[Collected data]
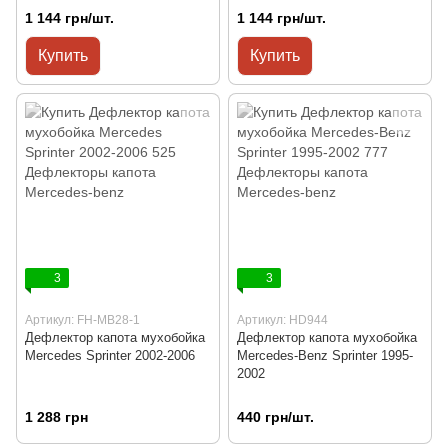
1 144 грн/шт.
1 144 грн/шт.
Купить
Купить
3
3
Артикул: FH-MB28-1
Артикул: HD944
Дефлектор капота мухобойка
Дефлектор капота мухобойка
Mercedes Sprinter 2002-2006
Mercedes-Benz Sprinter 1995-
2002
1 288 грн
440 грн/шт.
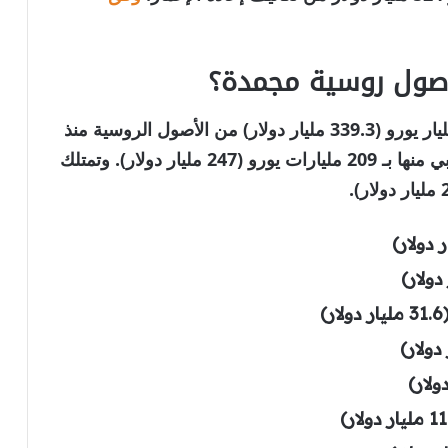
أصول روسية مجمدة؟
وقامت الدول الغربية بتجميد أكثر من 289.5 مليار يورو (339.3 مليار دولار) من الأصول الروسية منذ
غزو أوكرانيا عام 2022، ويحتفظ الاتحاد الأوروبي منها بـ 209 مليارات يورو (247 مليار دولار). وتمتلك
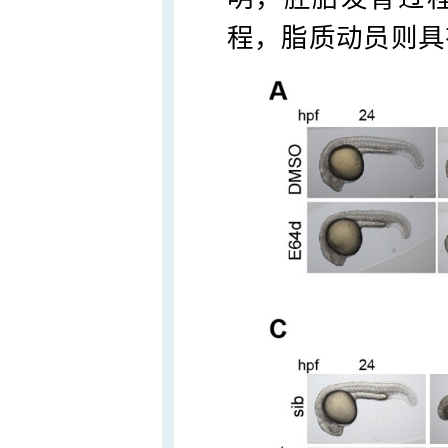
程，脂质动员则具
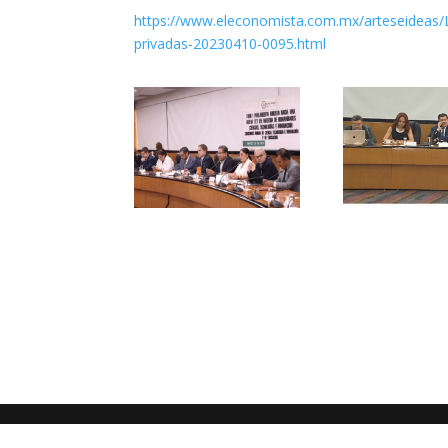
https://www.eleconomista.com.mx/arteseideas/La
privadas-20230410-0095.html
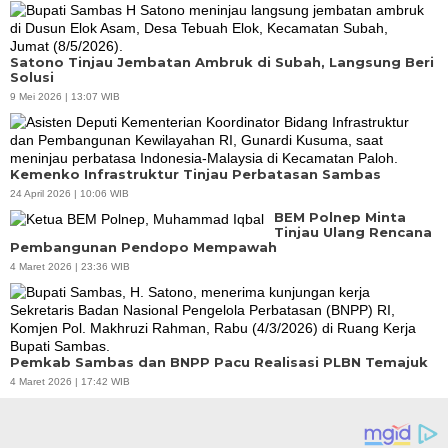
Satono Tinjau Jembatan Ambruk di Subah, Langsung Beri
Solusi
9 Mei 2026 | 13:07 WIB
Kemenko Infrastruktur Tinjau Perbatasan Sambas
24 April 2026 | 10:06 WIB
BEM Polnep Minta
Tinjau Ulang Rencana
Pembangunan Pendopo Mempawah
4 Maret 2026 | 23:36 WIB
Pemkab Sambas dan BNPP Pacu Realisasi PLBN Temajuk
4 Maret 2026 | 17:42 WIB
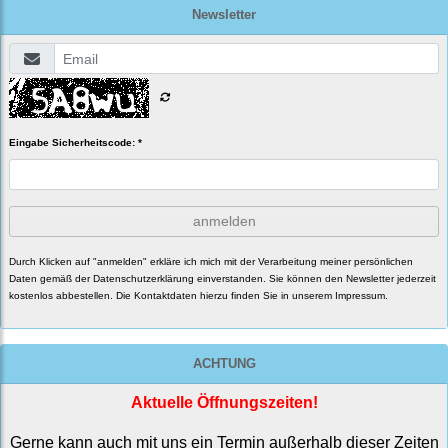
Newsletter
Eingabe Sicherheitscode: *
anmelden
Durch Klicken auf "anmelden" erkläre ich mich mit der Verarbeitung meiner persönlichen
Daten gemäß der
Datenschutzerklärung
einverstanden. Sie können den Newsletter jederzeit
kostenlos abbestellen. Die Kontaktdaten hierzu finden Sie in unserem Impressum.
ACHTUNG
Aktuelle Öffnungszeiten!
Gerne kann auch mit uns ein Termin außerhalb dieser Zeiten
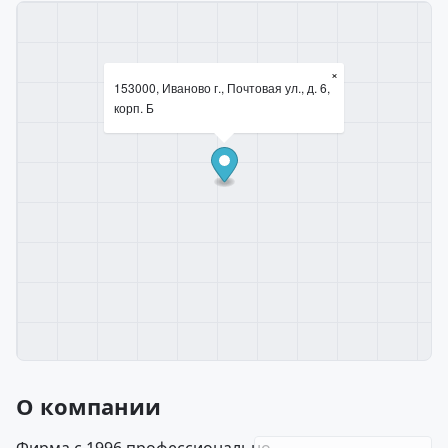
×
153000, Иваново г., Почтовая ул., д. 6,
корп. Б
О компании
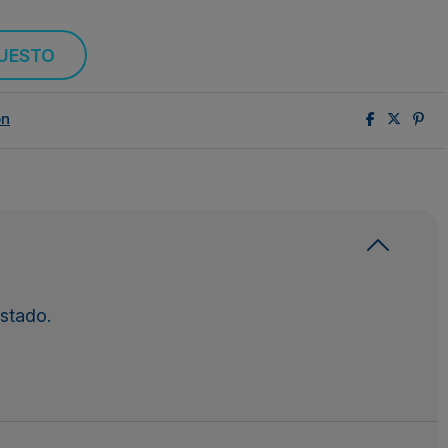
PUESTO
ón
stado.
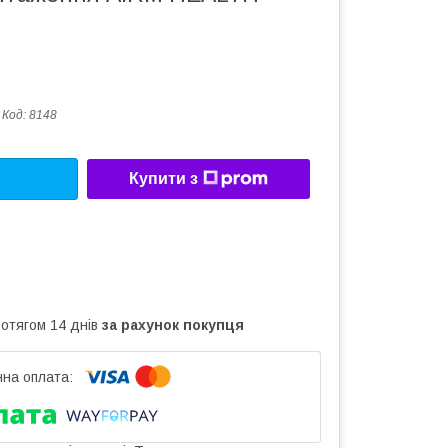
Код:
8148
Купити з
ротягом 14 днів
за рахунок покупця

Work request = Lines from the one that contains "وقامت الدول الغربية" through the last line of the data above are to be extracted exactly, with no pictures and no other lines.

Response =
وقامت الدول الغربية بتجميد أكثر من 289.5 مليار يورو (339.3 مليار دولار) من الأصول الروسية منذ
غزو أوكرانيا عام 2022، ويحتفظ الاتحاد الأوروبي منها بـ 209 مليارات يورو (247 مليار دولار). وتمتلك
程，脂质动员则具
https://www.eleconomista.com.mx/arteseideas/La
privadas-20230410-0095.html
Satono Tinjau Jembatan Ambruk di Subah, Langsung Beri
Solusi
9 Mei 2026 | 13:07 WIB
Kemenko Infrastruktur Tinjau Perbatasan Sambas
24 April 2026 | 10:06 WIB
BEM Polnep Minta
Tinjau Ulang Rencana
Pembangunan Pendopo Mempawah
4 Maret 2026 | 23:36 WIB
Pemkab Sambas dan BNPP Pacu Realisasi PLBN Temajuk
4 Maret 2026 | 17:42 WIB
Newsletter
Eingabe Sicherheitscode: *
anmelden
Durch Klicken auf "anmelden" erkläre ich mich mit der Verarbeitung meiner persönlichen
Daten gemäß der
Datenschutzerklärung
einverstanden. Sie können den Newsletter jederzeit
kostenlos abbestellen. Die Kontaktdaten hierzu finden Sie in unserem Impressum.
ACHTUNG
Aktuelle Öffnungszeiten!
Gerne kann auch mit uns ein Termin außerhalb dieser Zeiten
×
153000, Иваново г., Почтовая ул., д. 6,
корп. Б
О компании
PUESTO
ón
stado.
Код:
8148
Купити з
ротягом 14 днів
за рахунок покупця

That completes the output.